Exercise:
This exercise asks for every line of the material that contains the word "target".

Records shown:
[Start of section]

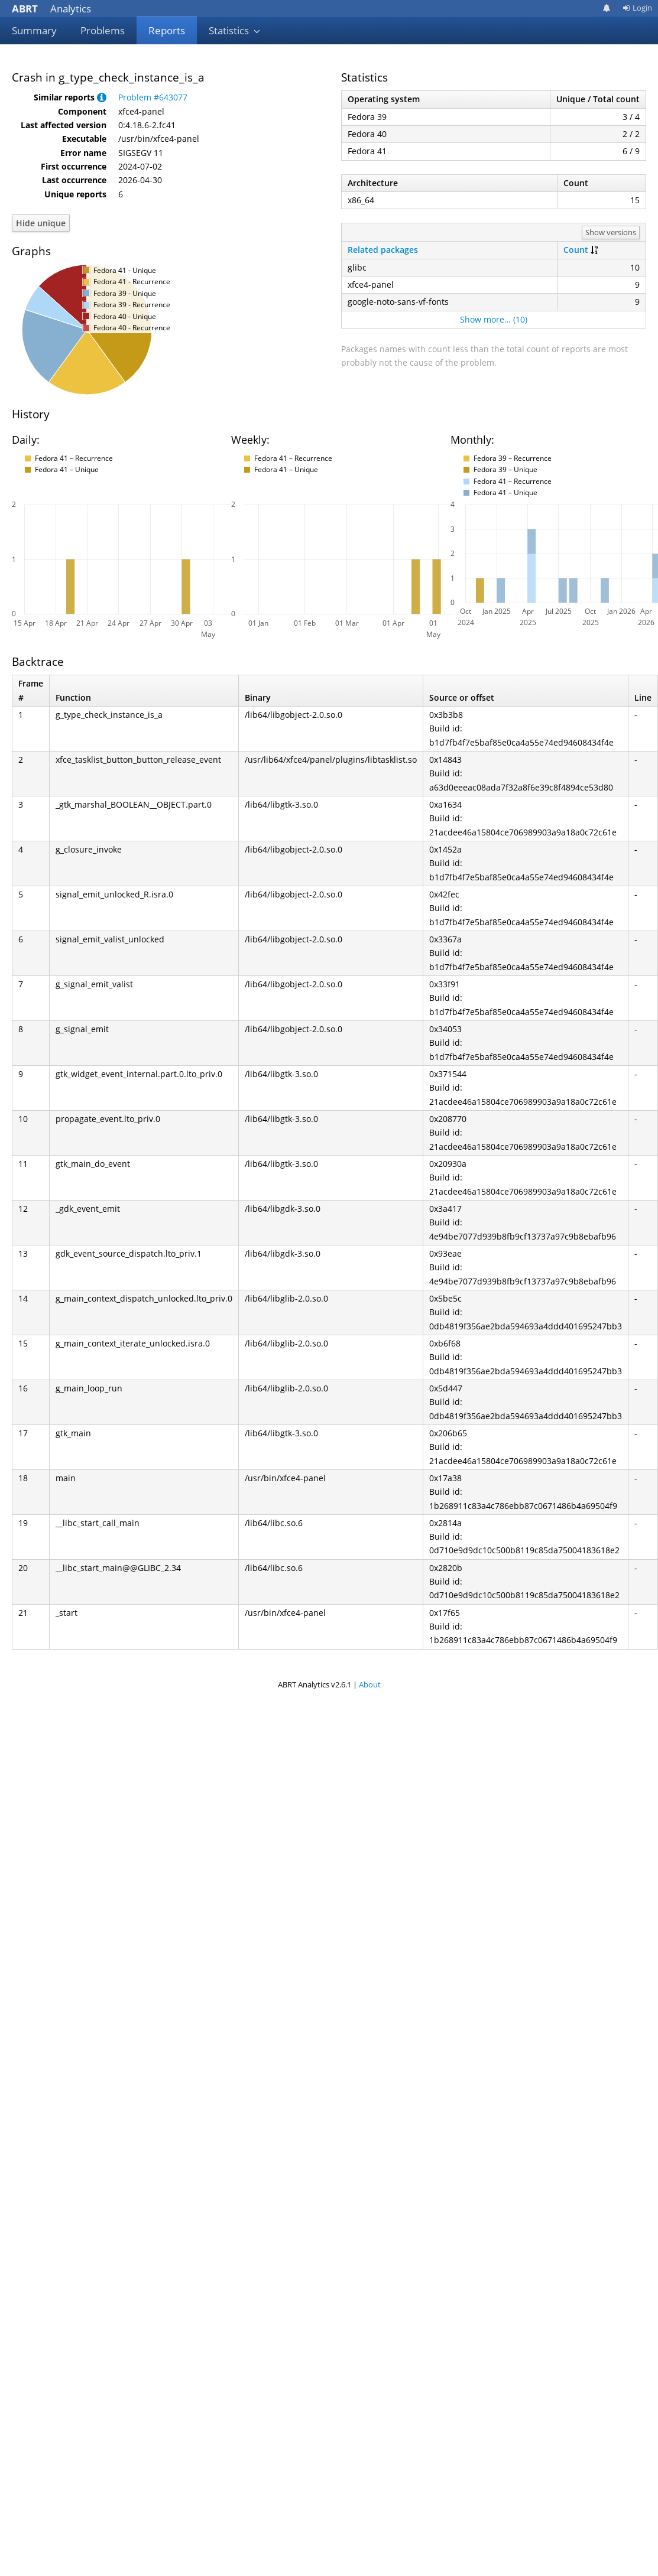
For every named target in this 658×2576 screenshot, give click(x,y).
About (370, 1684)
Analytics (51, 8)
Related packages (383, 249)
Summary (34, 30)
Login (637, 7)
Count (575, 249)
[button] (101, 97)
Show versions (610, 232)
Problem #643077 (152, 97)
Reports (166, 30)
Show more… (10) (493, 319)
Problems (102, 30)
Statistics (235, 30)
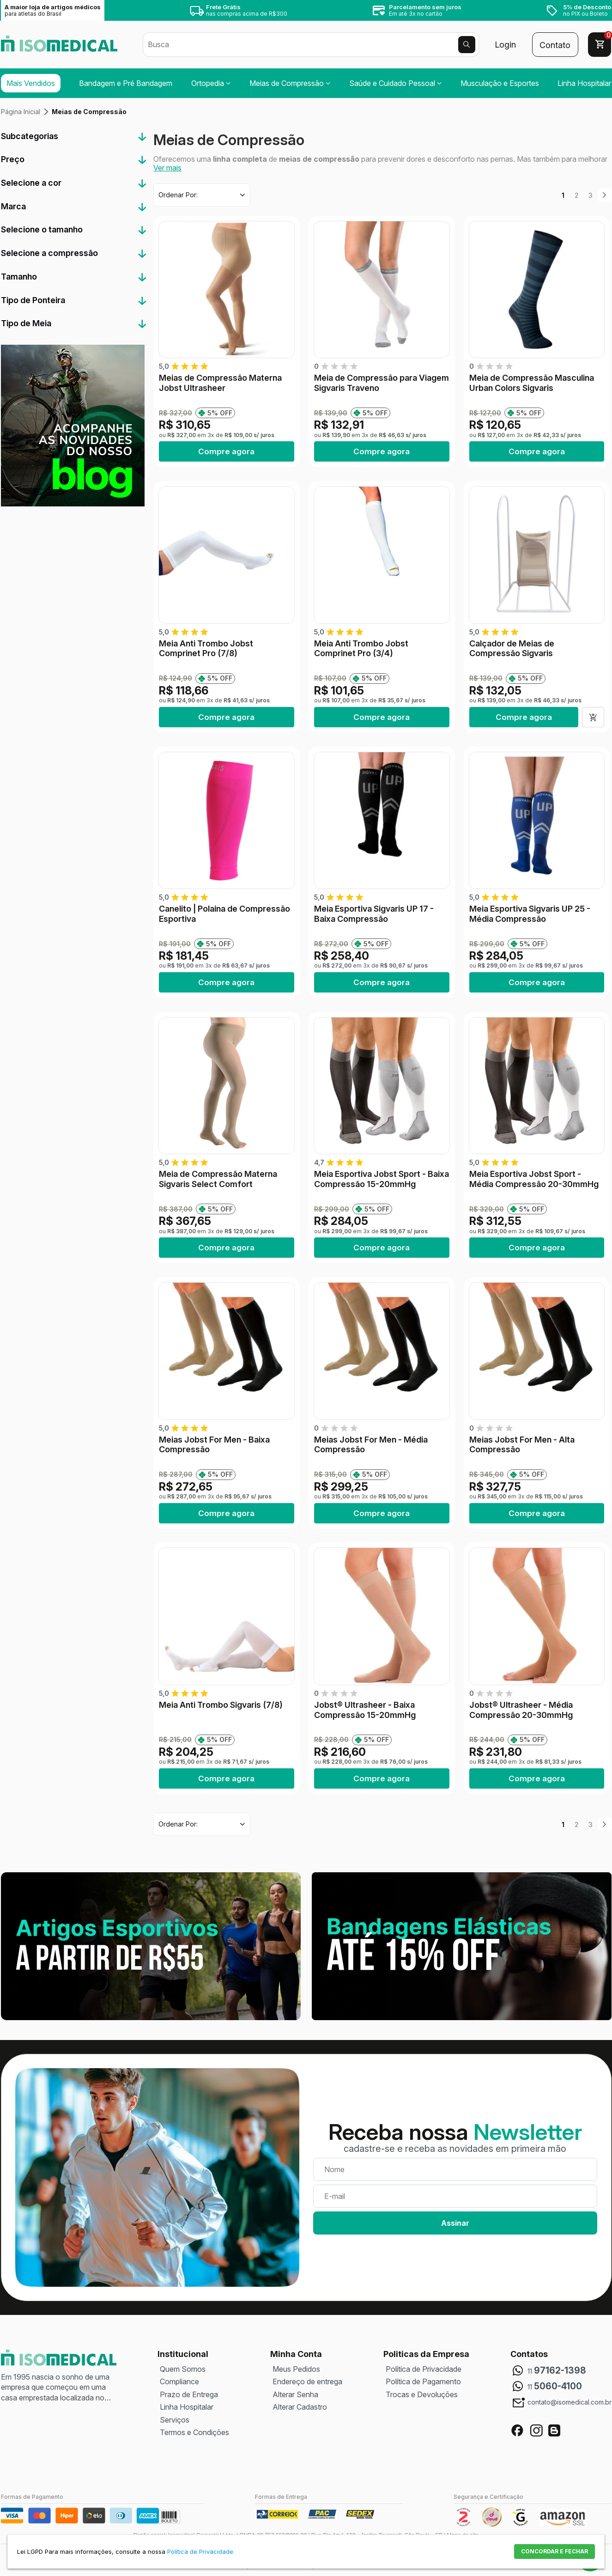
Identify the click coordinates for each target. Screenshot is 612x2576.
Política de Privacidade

[End of section]
[Start of section]

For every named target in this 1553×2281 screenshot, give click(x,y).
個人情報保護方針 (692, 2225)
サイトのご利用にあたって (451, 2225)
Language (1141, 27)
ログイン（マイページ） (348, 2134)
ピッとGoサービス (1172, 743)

[End of section]

Answer space:
For every named target in this 658×2576 screenshot, give click(x,y).
Identify the click coordinates for each target. Screenshot is 612x2576.
For every named target in this 1553×2281 screenshot, give click(x,y).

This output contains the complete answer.